### RECORDS TO PROCESS
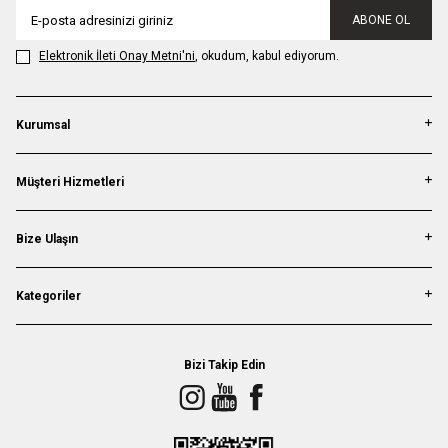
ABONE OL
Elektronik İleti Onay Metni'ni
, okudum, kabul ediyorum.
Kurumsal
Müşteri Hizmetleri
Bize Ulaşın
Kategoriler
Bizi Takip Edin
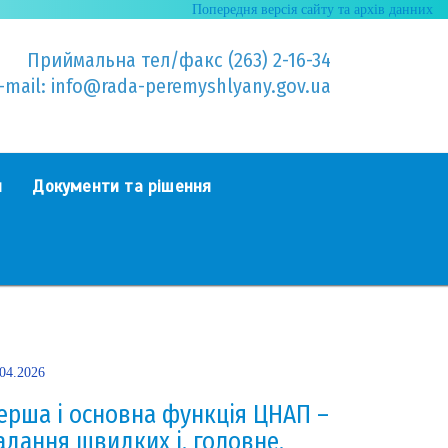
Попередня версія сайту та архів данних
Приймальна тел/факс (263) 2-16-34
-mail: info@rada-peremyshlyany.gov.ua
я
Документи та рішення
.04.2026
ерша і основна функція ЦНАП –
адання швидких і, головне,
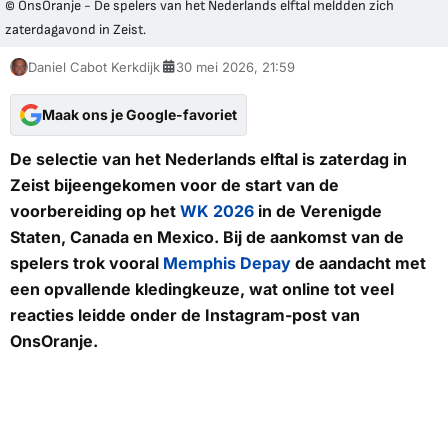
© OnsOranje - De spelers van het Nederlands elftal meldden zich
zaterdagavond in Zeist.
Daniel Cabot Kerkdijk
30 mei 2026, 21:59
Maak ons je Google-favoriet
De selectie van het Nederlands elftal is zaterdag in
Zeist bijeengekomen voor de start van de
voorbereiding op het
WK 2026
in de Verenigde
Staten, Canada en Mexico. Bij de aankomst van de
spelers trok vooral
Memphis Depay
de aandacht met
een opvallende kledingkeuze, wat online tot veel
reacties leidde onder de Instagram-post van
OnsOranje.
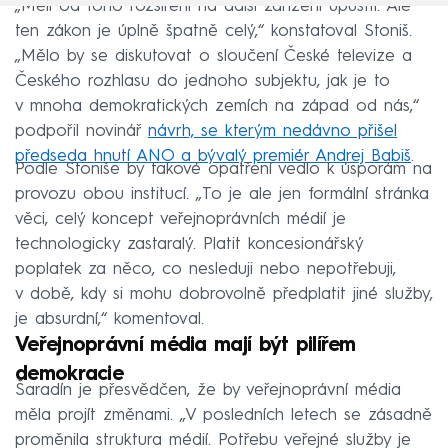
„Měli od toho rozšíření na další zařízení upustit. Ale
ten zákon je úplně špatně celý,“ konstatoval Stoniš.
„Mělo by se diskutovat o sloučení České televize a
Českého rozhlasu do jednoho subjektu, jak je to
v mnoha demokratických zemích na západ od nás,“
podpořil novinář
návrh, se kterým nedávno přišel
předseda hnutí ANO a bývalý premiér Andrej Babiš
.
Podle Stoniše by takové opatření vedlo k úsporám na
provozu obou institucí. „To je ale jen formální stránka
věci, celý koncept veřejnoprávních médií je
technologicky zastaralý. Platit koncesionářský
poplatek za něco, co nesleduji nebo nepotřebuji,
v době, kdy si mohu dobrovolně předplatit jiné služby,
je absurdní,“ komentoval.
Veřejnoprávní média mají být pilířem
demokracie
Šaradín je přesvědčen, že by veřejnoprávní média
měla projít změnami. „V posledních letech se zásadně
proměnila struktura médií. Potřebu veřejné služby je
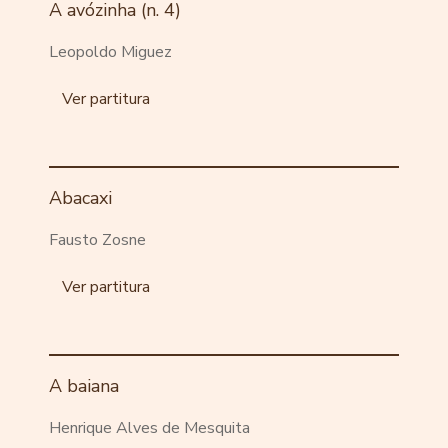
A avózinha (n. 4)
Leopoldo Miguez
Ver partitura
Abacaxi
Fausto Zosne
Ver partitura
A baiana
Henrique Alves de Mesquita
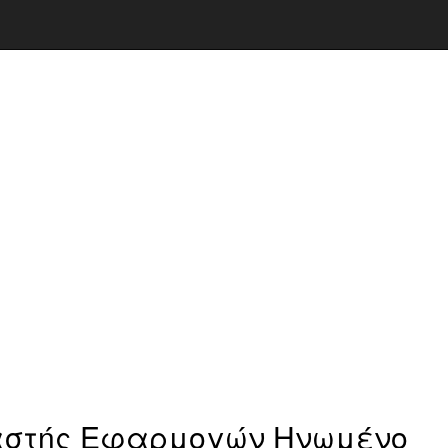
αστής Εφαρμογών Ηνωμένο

### AIM OF THE TASK
Find the number of lines in the data above that contain "Zeist". Please give that number alone.

### YOUR RESPONSE
2